THE TASK:
Although the entries contain pictures, only their text goes into the copy, set down exactly.

━━━

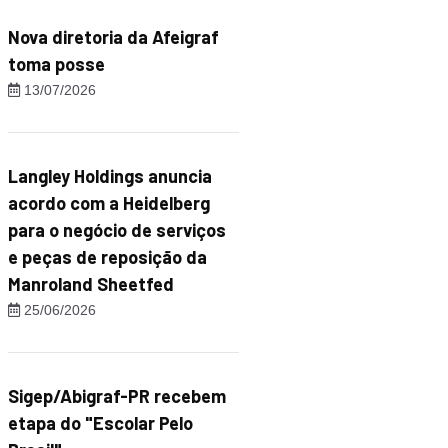
Nova diretoria da Afeigraf
toma posse
13/07/2026
Langley Holdings anuncia
acordo com a Heidelberg
para o negócio de serviços
e peças de reposição da
Manroland Sheetfed
25/06/2026
Sigep/Abigraf-PR recebem
etapa do "Escolar Pelo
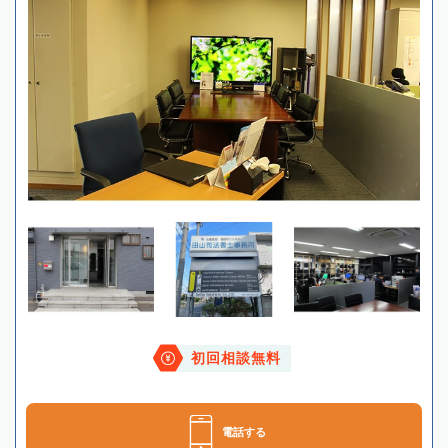
初回相談無料
電話する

━━━

RESPONSE BELOW:
Nova diretoria da Afeigraf
toma posse
13/07/2026
Langley Holdings anuncia
acordo com a Heidelberg
para o negócio de serviços
e peças de reposição da
Manroland Sheetfed
25/06/2026
Sigep/Abigraf-PR recebem
etapa do "Escolar Pelo
初回相談無料
電話する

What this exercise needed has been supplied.